Le gouvernement américain a émis mercredi un bulletin d’alerte antiterroriste face au risque de nouvelles violences par des « extrémistes » opposés à la présidence de Joe Biden.

Au même moment, les autorités judiciaires annonçaient l’inculpation d’un partisan de Donald Trump après la découverte dans son entreprise de cinq bombes artisanales et d’un arsenal qu’il comptait, selon l’acte d’accusation, utiliser contre des démocrates.

Le ministère de la Sécurité intérieure a pourtant assuré que son bulletin d’alerte n’était pas motivé par « des informations sur un complot crédible précis ». Il fait plutôt état d’un « climat de menaces accrues » présent dans tous les États-Unis et susceptible de durer plusieurs semaines.

« Des informations suggèrent que des extrémistes violents ayant des objections à l’exercice de l’autorité gouvernementale et à la transition présidentielle, ainsi que d’autres griefs alimentés par des récits mensongers, pourraient continuer à se mobiliser et à inciter à commettre des violences », selon son bulletin.

Le ministère de la Sécurité intérieure publie régulièrement ces mises en garde, mais elles sont d’ordinaire liées à des menaces d’origine étrangère, notamment djihadistes. Le dernier portait sur l’Iran. Le nouveau message semble donc indiquer un changement de pied du gouvernement sous la gouverne de Joe Biden qui, lors de son intronisation le 20 janvier, a juré de « vaincre le suprémacisme blanc et le terrorisme intérieur ».

En colère

Le bulletin publié mercredi, et qui est valide jusqu’au 30 avril, se garde d’utiliser ces étiquettes. Mais il relève que des extrémistes animés par plusieurs motivations, notamment leur « colère face aux restrictions liées à la COVID-19 et aux résultats de l’élection » présidentielle, ont comploté en 2020, et parfois, attaqué des bâtiments officiels.

Certains « pourraient avoir été galvanisés par l’intrusion le 6 janvier » dans le Capitole, ajoute le ministère, en référence à l’assaut meurtrier de partisans de Donald Trump sur le siège du Congrès au moment où les élus certifiaient la victoire de son rival.

Le ministère se dit déterminé à protéger « les infrastructures critiques » et les « populations qui pourraient être ciblées en raison de leur religion, race, origine, identité ou opinions politiques ». Mais il invite aussi les Américains à se montrer vigilants. « Prenez en compte votre environnement et votre sécurité personnelle.

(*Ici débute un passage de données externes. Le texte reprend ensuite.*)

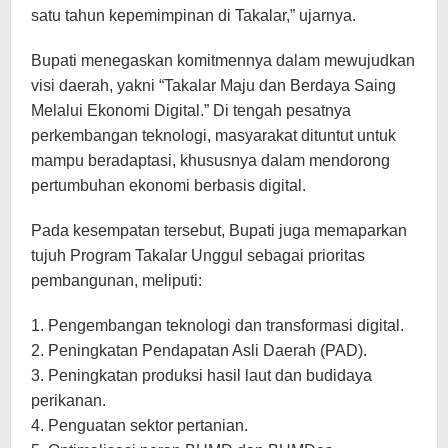
satu tahun kepemimpinan di Takalar,” ujarnya.
Bupati menegaskan komitmennya dalam mewujudkan
visi daerah, yakni “Takalar Maju dan Berdaya Saing
Melalui Ekonomi Digital.” Di tengah pesatnya
perkembangan teknologi, masyarakat dituntut untuk
mampu beradaptasi, khususnya dalam mendorong
pertumbuhan ekonomi berbasis digital.
Pada kesempatan tersebut, Bupati juga memaparkan
tujuh Program Takalar Unggul sebagai prioritas
pembangunan, meliputi:
1. Pengembangan teknologi dan transformasi digital.
2. Peningkatan Pendapatan Asli Daerah (PAD).
3. Peningkatan produksi hasil laut dan budidaya
perikanan.
4. Penguatan sektor pertanian.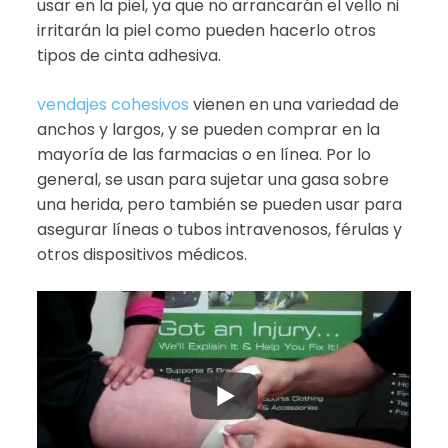
usar en la piel, ya que no arrancarán el vello ni
irritarán la piel como pueden hacerlo otros
tipos de cinta adhesiva.
vendajes cohesivos
vienen en una variedad de
anchos y largos, y se pueden comprar en la
mayoría de las farmacias o en línea. Por lo
general, se usan para sujetar una gasa sobre
una herida, pero también se pueden usar para
asegurar líneas o tubos intravenosos, férulas y
otros dispositivos médicos.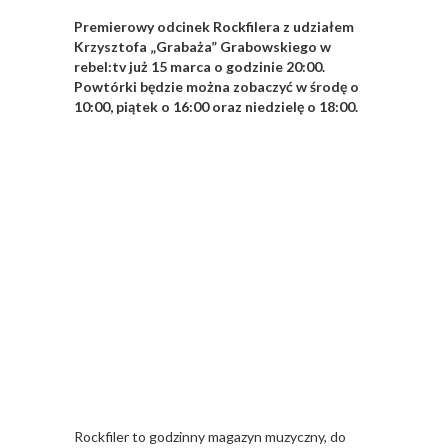
Premierowy odcinek Rockfilera z udziałem
Krzysztofa „Grabaża” Grabowskiego w
rebel:tv już 15 marca o godzinie 20:00.
Powtórki będzie można zobaczyć w środę o
10:00, piątek o 16:00 oraz niedzielę o 18:00.
Rockfiler to godzinny magazyn muzyczny, do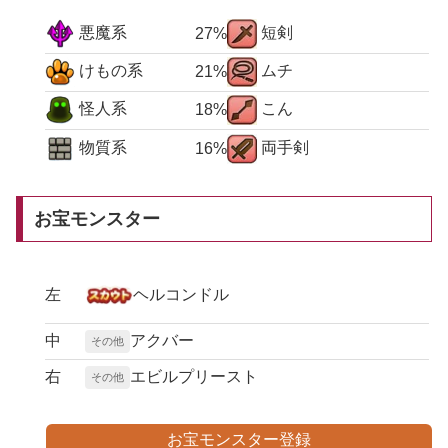
悪魔系
短剣
27%
けもの系
ムチ
21%
怪人系
こん
18%
物質系
両手剣
16%
お宝モンスター
左
ヘルコンドル
中
アクバー
その他
右
エビルプリースト
その他
お宝モンスター登録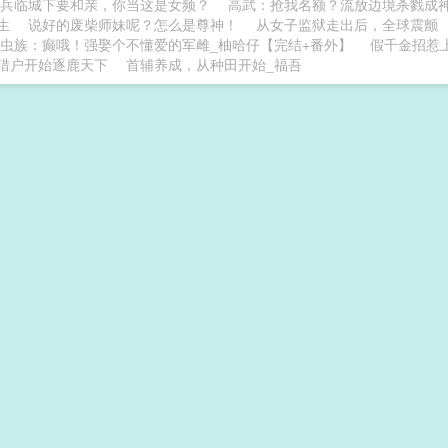
兵临城下要和亲，你当这是女频？
高武：抢我名额？流放边境杀戮成
生
说好的废柴师妹呢？怎么是尊神！
从女子监狱走出后，全球震颤
虫族：癫哦！强娶个不懂爱的军雌_柚哈仔【完结+番外】
假千金招惹
猎户开始逐鹿天下
首辅养成，从种田开始_福吾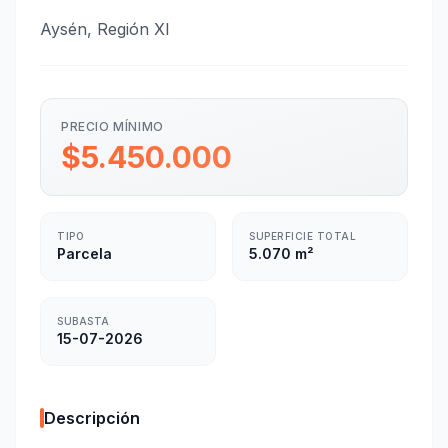
Aysén, Región XI
PRECIO MÍNIMO
$5.450.000
TIPO
SUPERFICIE TOTAL
Parcela
5.070 m²
SUBASTA
15-07-2026
Descripción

Gardez les contacts d’urgence et autres informations essentielles sur vous », préconise-t-il.

Lundi, le ministère de la Défense avait annoncé que les milliers de soldats de la Garde nationale déployés pour la prestation de serment de Joe Biden resteraient jusqu’en mars à Washington, à la suite de nouvelles menaces.

Attaquer des démocrates

Parallèlement, les autorités judiciaires ont déployé les grands moyens pour retrouver les auteurs de l’attaque sur le siège du Congrès. Plus de 150 personnes ont déjà été inculpées par la justice fédérale, dont trois membres d’une milice d’extrême droite inculpés pour « conspiration et sédition ».

Dans un dossier distinct, le ministère de la Justice a annoncé mercredi l’inculpation de Ian Benjamin Rogers, un garagiste californien de 43 ans lié à une milice d’extrême droite. Lors de perquisitions dans son entreprise, les agents ont découvert une armoire forte dans laquelle se trouvaient cinq bombes artisanales, du matériel pour en fabriquer davantage et une cinquantaine d’armes, a annoncé le procureur David Anderson.

Selon un rapport d’enquête joint à la procédure, des messages laissés sur son téléphone indiquent qu’il a été convaincu par les allégations de fraudes électorales brandies — sans preuve — pendant plus de deux mois par Donald Trump pour refuser de concéder sa défaite.

Ces messages montrent « son intention d’attaquer des démocrates et des lieux associés aux démocrates afin d’essayer de maintenir Donald Trump au pouvoir », peut-on lire dans ce document.